La formule de l’Argentine pour entrer dans le monde de l’IA

La vision du président argentin a été condensée dans un article d’opinion publié dans le Financial Times. Milei y a soutenu que l’IA a besoin d’espace pour se développer avant de se laisser piéger par des règles qu’il considère comme prématurées, et a lié cette idée à l’histoire de la responsabilité limitée dans le capitalisme moderne. À partir de ce cadre, il a proposé un chiffre pour les entreprises exploitées par des agents ou des robots d’IA, accompagné d’un impôt sur les sociétés réduit et de règles attractives pour les actionnaires. Comme on peut le constater, l’approche combine déréglementation, ingénierie d’entreprise et appel ouvert à l’investissement.

Le soutien juridique se trouve dans un projet de loi du pouvoir exécutif national argentin, daté du 29 mai 2026, qui réforme la loi générale sur les sociétés. La clé n’est pas seulement que vous mentionniez l’IA, mais aussi où vous la placez : dans le cadre qui réglemente la façon dont les entreprises naissent, fonctionnent et réagissent. Le texte introduit une figure appelée Automated Society, destinée aux sociétés qui développent leur objet grâce à des systèmes algorithmiques autonomes ou des agents d’intelligence artificielle. Autrement dit, la proposition amène l’IA dans le domaine sociétal, et pas seulement dans le débat technologique.

L’article 14 définit ce chiffre très clairement. « Sera considérée comme Entreprise Automatisée, l’une des formes prévues par la présente loi, qui développe son objet social, au moyen de systèmes algorithmiques autonomes ou d’agents d’intelligence artificielle, sans nécessiter de travailleurs en relation de dépendance ou de ressources humaines pour son fonctionnement ordinaire. » La déclaration d’automatisation doit cependant être expressément mentionnée dans les statuts et le nom doit comporter l’expression « Automatisé ».

Le projet tente également de résoudre une question incontournable : que se passe-t-il si ces systèmes causent des dommages ? Sa première réponse se trouve dans l’article 14 lui-même, qui établit que « la société automatisée est responsable avec ses actifs envers les tiers des dommages causés par ses systèmes algorithmiques autonomes ou ses agents d’intelligence artificielle ». La formule maintient le problème dans une logique bien connue du droit des sociétés : la personne qui répond est l’entreprise, et non l’algorithme comme s’il s’agissait d’une personne. Sur le papier, l’automatisation n’élimine donc pas la responsabilité, mais la canalise plutôt à travers la société.

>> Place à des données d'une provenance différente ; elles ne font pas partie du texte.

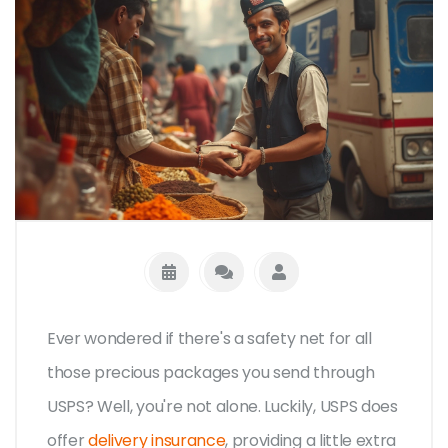
Ever wondered if there's a safety net for all
those precious packages you send through
USPS? Well, you're not alone. Luckily, USPS does
offer
delivery insurance
, providing a little extra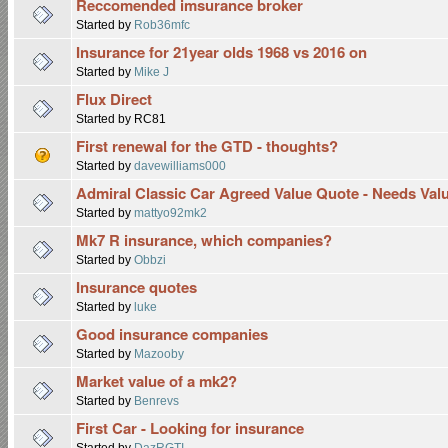
Reccomended imsurance broker
Started by
Rob36mfc
Insurance for 21year olds 1968 vs 2016 on
Started by
Mike J
Flux Direct
Started by RC81
First renewal for the GTD - thoughts?
Started by
davewilliams000
Admiral Classic Car Agreed Value Quote - Needs Val
Started by
mattyo92mk2
Mk7 R insurance, which companies?
Started by
Obbzi
Insurance quotes
Started by
luke
Good insurance companies
Started by
Mazooby
Market value of a mk2?
Started by
Benrevs
First Car - Looking for insurance
Started by
DazRGTI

Javier Milei Président Argentine

Javier Milei lors de son discours à CPAC 2025

La question est de savoir si cette réponse est suffisante pour tous les scénarios qui peuvent être ouverts. Le même projet permet aux associés de fixer librement le montant du capital social, afin que les actifs disponibles pour répondre aux tiers puissent devenir une pièce décisive. Il reste également à voir comment la chaîne de décision sera testée lorsque des systèmes autonomes, des fournisseurs tiers, des actionnaires, des administrateurs et des bénéficiaires effectifs potentiels sont impliqués. Dans une entreprise traditionnelle, il peut déjà être difficile de reconstruire les responsabilités ; Dans une société dirigée par des agents IA, cette tâche peut devenir considérablement plus complexe.

La discussion ne s’arrête pas à la responsabilité en cas de dommages. Le projet combine une forte autonomie statutaire, des limites à la capacité des registres à conditionner ce qui est prévu par la loi, des fichiers publics de registres sans informations comptables ou économiques et la possibilité de soumettre les relations internes de certaines entreprises à un droit étranger, sans toutefois affecter les tiers ni les matières exclues par le texte lui-même. Pris séparément, ces éléments peuvent être expliqués comme des outils d’agilité commerciale. Lus ensemble, ils peuvent également faire de l’Argentine un endroit particulièrement attractif pour les acteurs extérieurs cherchant à opérer avec moins de frictions.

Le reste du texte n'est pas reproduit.